Weapons Are Never Going To Solve Segregation

The shooting of 18-year-old Michael Brown has exposed the racial segregation that still exists in the U.S. The American city of Ferguson looks like a war zone. In pictures — which are spreading all over the world — we see heavily armed police with protective vests and masks and automatic weapons. Both tear gas and rubber bullets have been used against demonstrators, and there is a curfew at night.

Ever since the police shot the 18-year-old to death, there has been unrest in the city. According to one of the autopsy doctors the teenager was shot six times, twice in the head. Several witnesses claim that they saw Brown hold his hands up when the police confronted him.

The investigation around the event is still going on, but many are already drawing the conclusion that it was a case of racial discrimination; that Michael Brown was shot because he was an African-American. And there is good reason for this analysis; between the years 2006 and 2012, American police have killed two black citizens per week.

The shots against the 18-year-old can also be linked to a series of other factors. St. Louis, which is near Ferguson, has been and still is one of the United States’ most segregated cities. Up until the year 1949, blacks weren’t allowed access to the city’s public pools and arenas on the same terms that whites were. In the 1960s, it was made illegal to segregate people based on skin color for the first time. Universal suffrage also first came into effect then.
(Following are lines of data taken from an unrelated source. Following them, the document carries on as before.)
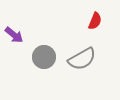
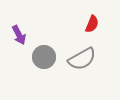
red semicircle: moved 3 px left, 3 px down
purple arrow: moved 5 px right; rotated 24 degrees clockwise
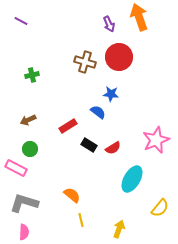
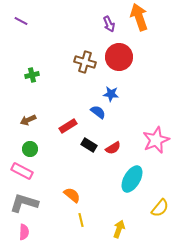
pink rectangle: moved 6 px right, 3 px down
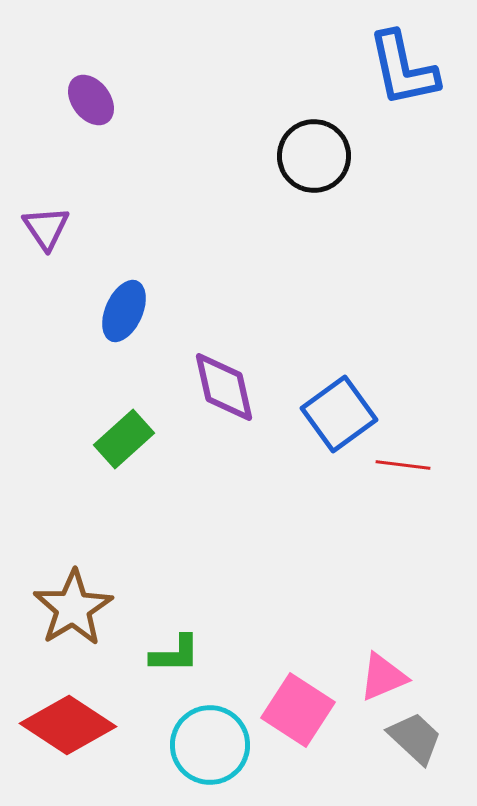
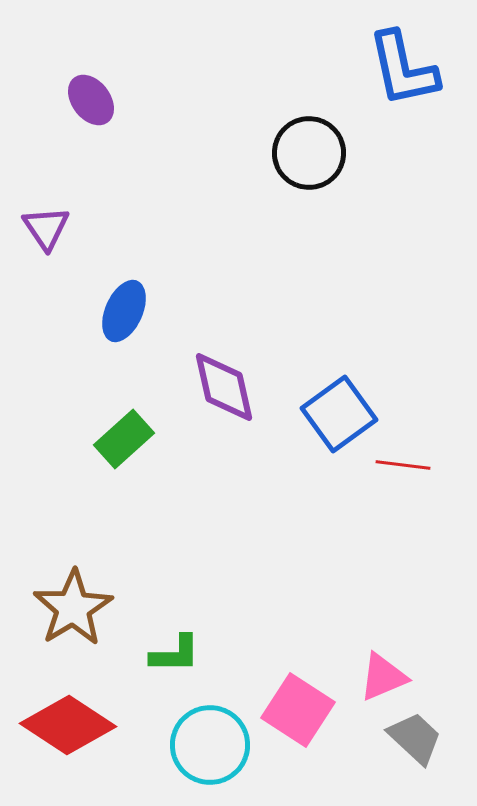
black circle: moved 5 px left, 3 px up
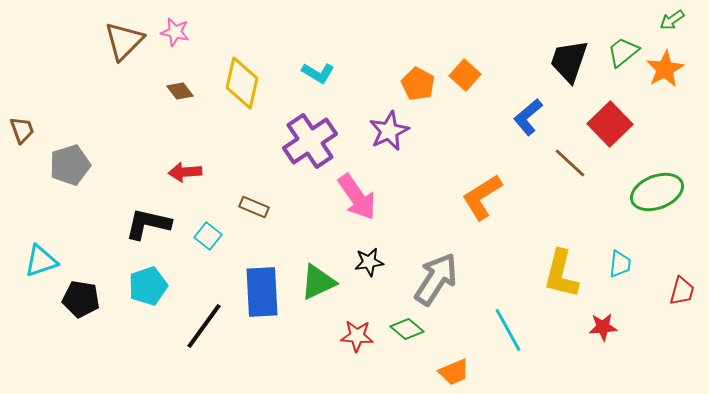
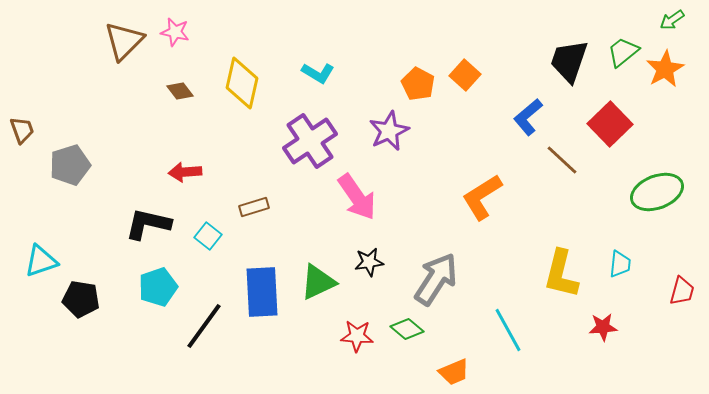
brown line at (570, 163): moved 8 px left, 3 px up
brown rectangle at (254, 207): rotated 40 degrees counterclockwise
cyan pentagon at (148, 286): moved 10 px right, 1 px down
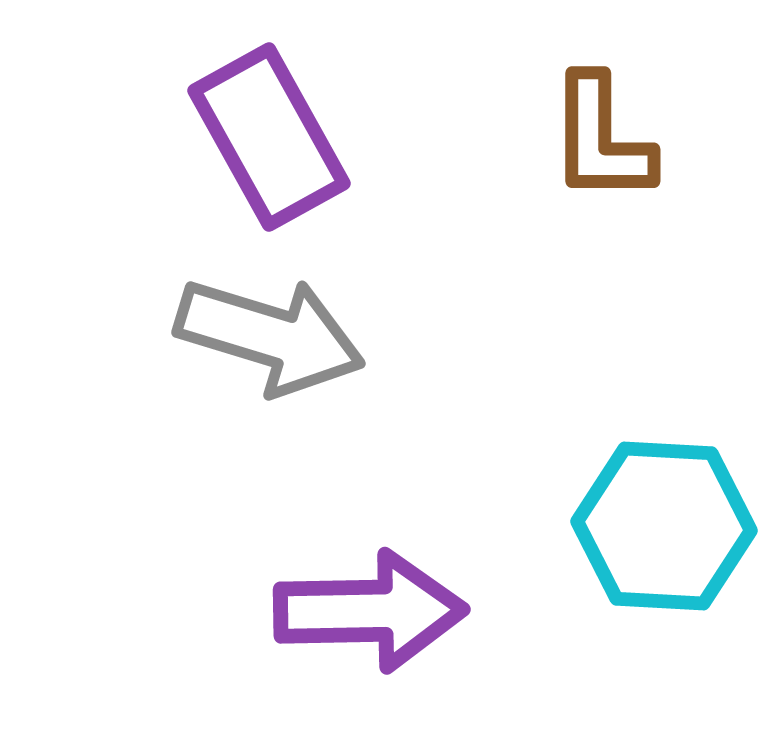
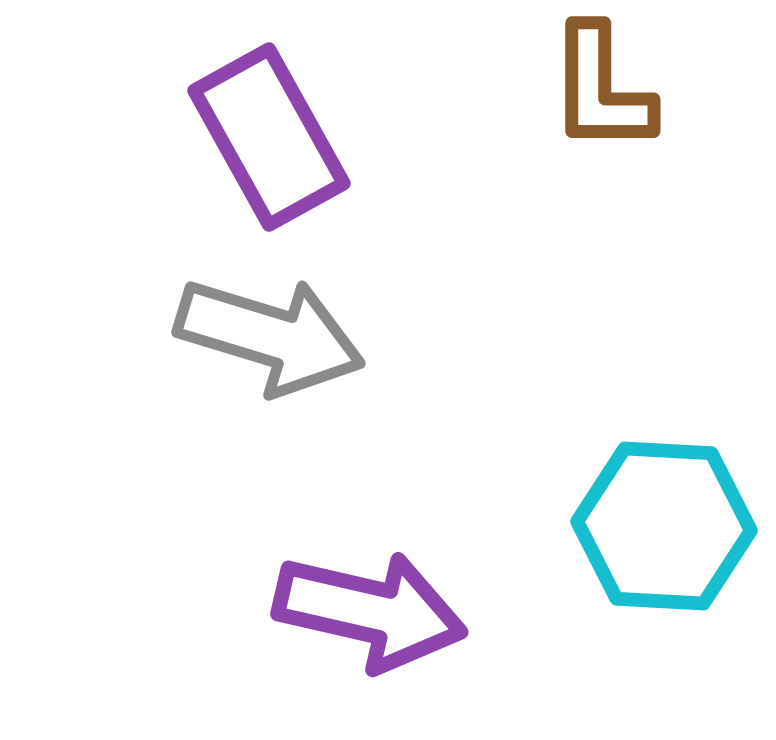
brown L-shape: moved 50 px up
purple arrow: rotated 14 degrees clockwise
In other words, it hasn’t been especially long since racial segregation in the country was politically sanctioned.

U.S. Has a Long Way to Go

American society still has a long way to go in terms of eliminating discrimination. Even today, blacks are depicted as dangerous and criminal, who therefore have to be controlled with heavily armed police. How are we supposed to otherwise understand the task force artillery that was used in Ferguson, or the “stop and frisk” method in New York, where people who look suspicious are stopped and searched? In 2012, more than half a million people were stopped on the streets of New York, and almost 90 percent of them were black or Latin American.
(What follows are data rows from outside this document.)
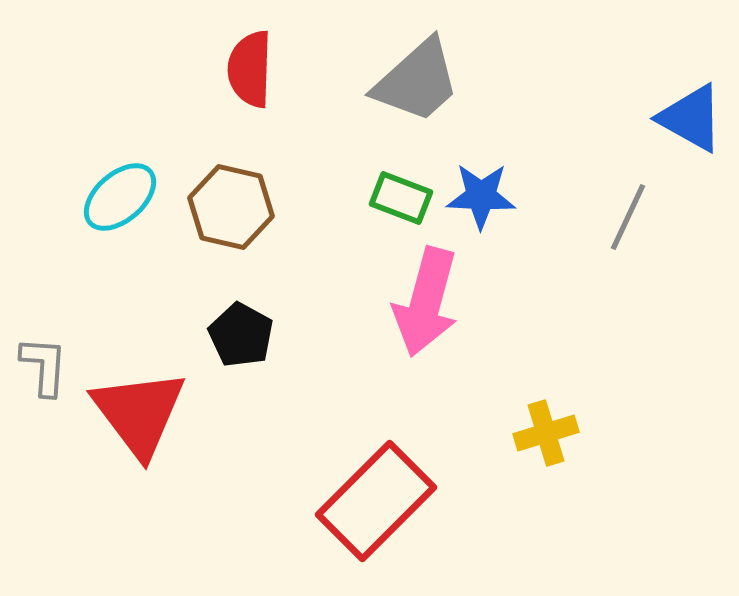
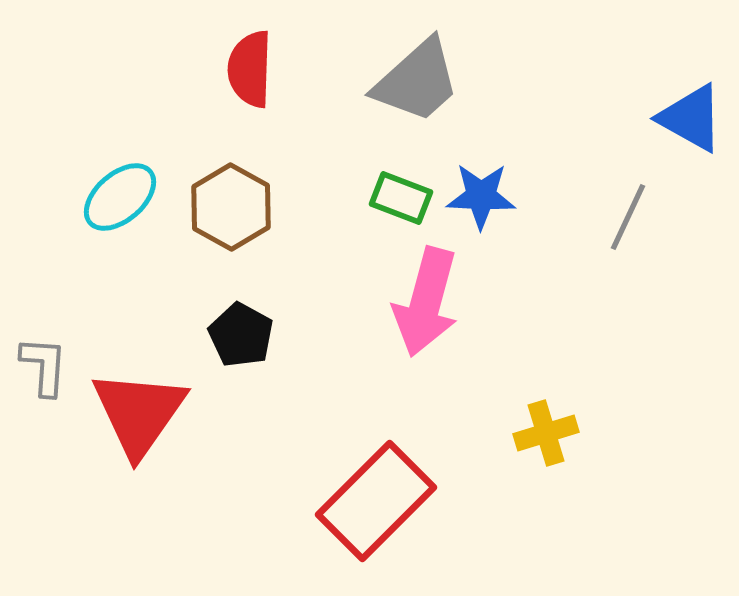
brown hexagon: rotated 16 degrees clockwise
red triangle: rotated 12 degrees clockwise
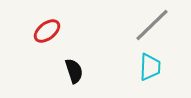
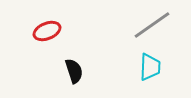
gray line: rotated 9 degrees clockwise
red ellipse: rotated 16 degrees clockwise
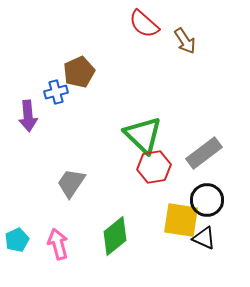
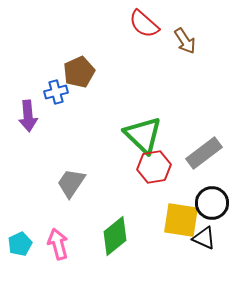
black circle: moved 5 px right, 3 px down
cyan pentagon: moved 3 px right, 4 px down
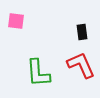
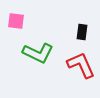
black rectangle: rotated 14 degrees clockwise
green L-shape: moved 20 px up; rotated 60 degrees counterclockwise
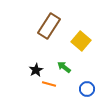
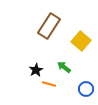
blue circle: moved 1 px left
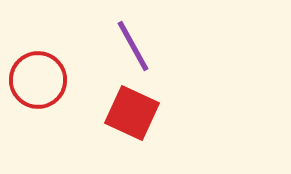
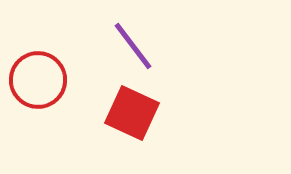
purple line: rotated 8 degrees counterclockwise
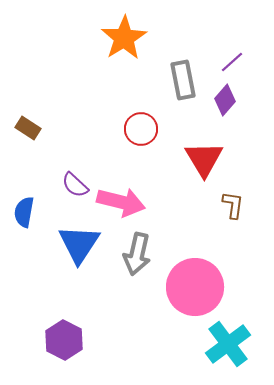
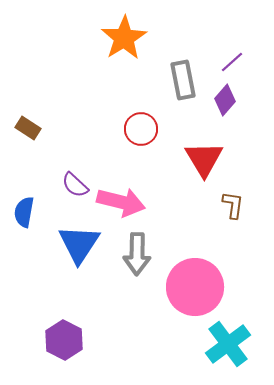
gray arrow: rotated 12 degrees counterclockwise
Harder Measures Are Not the Right Way

An American war veteran said on Twitter that the police in Ferguson carry heavier weapons than his forces did during the invasion of Iraq in 2003. That says a good deal.

The events in Ferguson are a concern for us in Sweden, too; here, the increased inequality and segregation — not least of which occurs in our big cities’ suburbs — has led to increased discontent and social unrest. Even if Swedish society isn’t like America, the events in Ferguson should serve as a deterrent example. Harder measures and more police is the wrong way to go.